MacAfee Road School Principal Duct-Taped To Wall For Fundraiser

MacAfee Road School principal Bill Grippo was duct-taped to a cafeteria wall on Jan. 13 as part of a fundraiser for a school program.

He’s slept on a roof, been dunked in a tub of water and now, he’s been duct-taped to a cafeteria wall.

One has to wonder what’s next for MacAfee Road School principal Bill Grippo.

Grippo allowed himself to be duct-taped on Jan. 13 as an incentive for students to raise money for the school’s “Positive Behavior Support In Schools” – or PBIS – program. Students donated a dollar for one piece of duct tape to help stick Grippo to the wall.

Some students really wanted to make sure Grippo stayed on that wall.

“Some kids donated $20, so they’ll get 20 strips,” said Kindergarten special ed teacher Tara Eastman, who is also the head of the school’s “PBIS Reach High” program.

The money will be used for supplies and prizes for the program’s weekly raffles.

Whenever a student is seen exhibiting positive behavior, they get some “Mac Bucks,” which are basically tickets for that week’s raffle, Eastman said. The raffles are held every Friday.

“We’re trying to get away from behavior correction and more toward recognizing and acknowledging the positive behavior that’s going on,” she said. “So in the hallway, instead of saying, you’re not on the silver line, we say thank you for walking on the silver line, and we give out Mac Bucks.”
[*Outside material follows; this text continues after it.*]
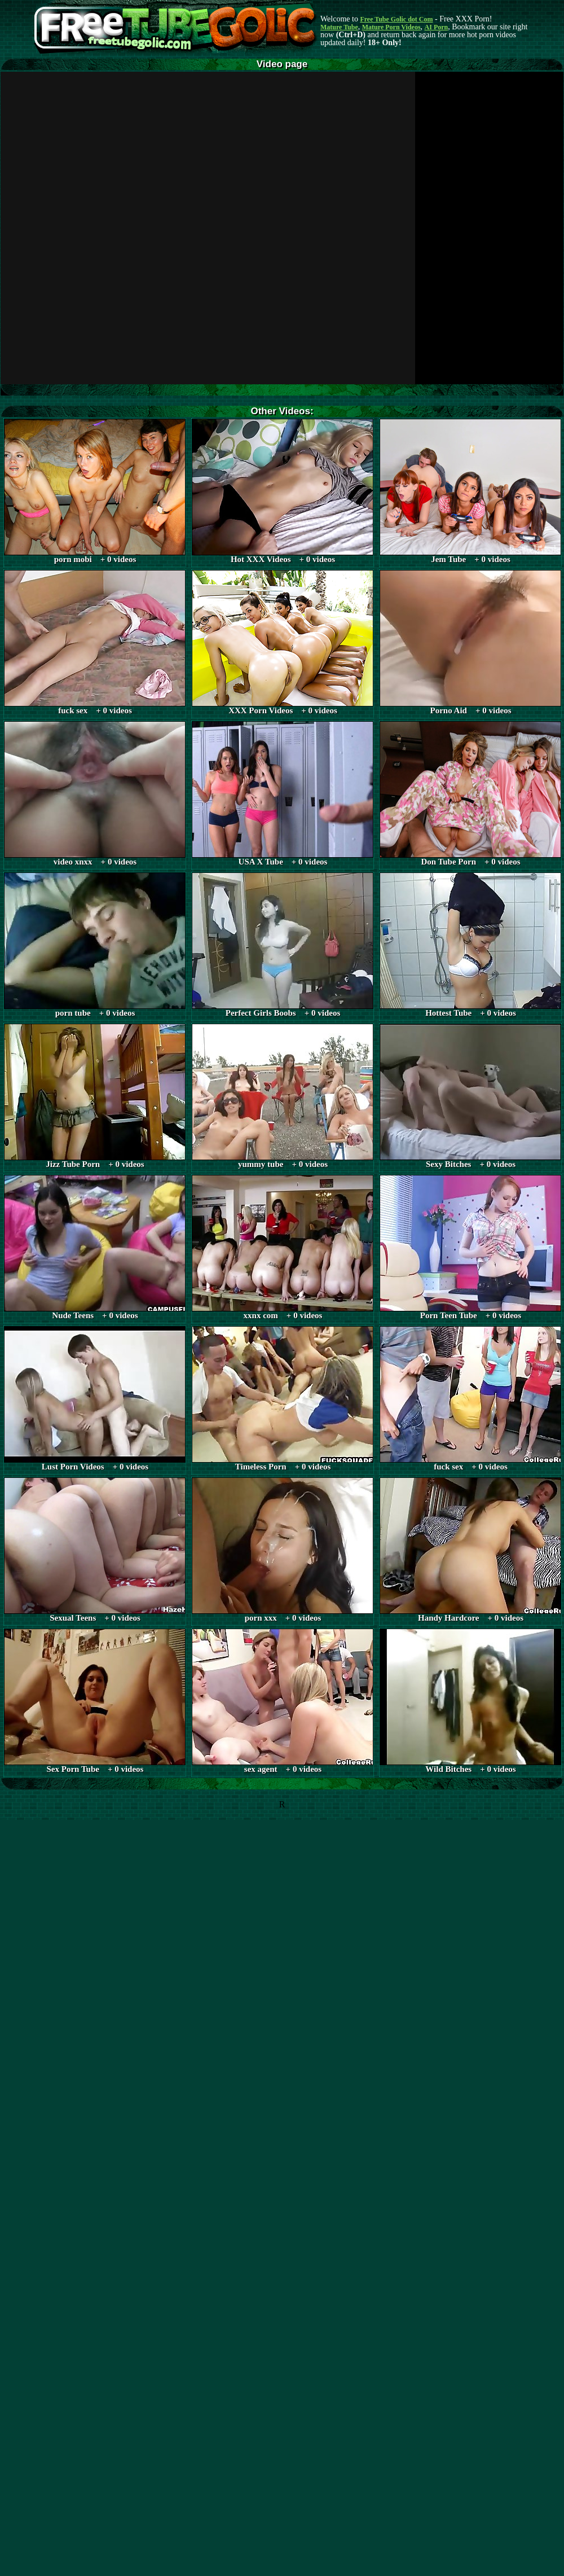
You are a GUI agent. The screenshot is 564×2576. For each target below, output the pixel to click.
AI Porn (436, 27)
The “Duct Tape the Principal” program is “just kind of a fun way to raise money,” she said. “Then we’ll have our big quarterly raffle at the end of it where we’ll give out bigger prizes that they don’t get at the raffles.”

Eastman said fellow Kindergarten teacher Marisa Saucedo organized the duct tape event.

To prepare for the event, Grippo donned a cover-all paint suit, then stood on several mats with his back up against a wall.

He was preliminarily duct-taped to the wall by some staffers to ensure that he stuck when the mats were removed. (That kind of worked.)

The students were then led into the cafeteria by grade, and when their names were called they walked up to a teacher, received their strips of duct tape, and then applied them to Grippo.

It wasn’t long before the principal looked as though we was nested in a gray cocoon.

When all the students who donated had applied their duct tape strips, a countdown was done and the mats were taken from under Grippo’s feet.

He was held up for a minute or so by two staff members, and he stayed on the wall for a few seconds after the let him go, but eventually gravity took over and the duct tape came loose on one side.

And the children were cheering the entire time.

“It was a different feeling,” Grippo said, after he had shed the tape and the painter’s suit. “I started to sweat a lot because I had that paint suit on.”

“The kids’ excitement kept me motivated,” he said. “It was good to see them so excited about participating in this Reach High program.”

“This was fun, it’s been done before, but to see so many little kids involved was cool,” he said. “It was neat.”

Eastman said the group plans different fundraising activities throughout the school year.

“We’ll do a door decorating contest,” she said. “We’re having a staff versus student basketball game in March.”

The Reach High program is beneficial, Grippo said, because it “keeps their focus on, you can have a good time and do fun things, and if you behave, you participate in those things.”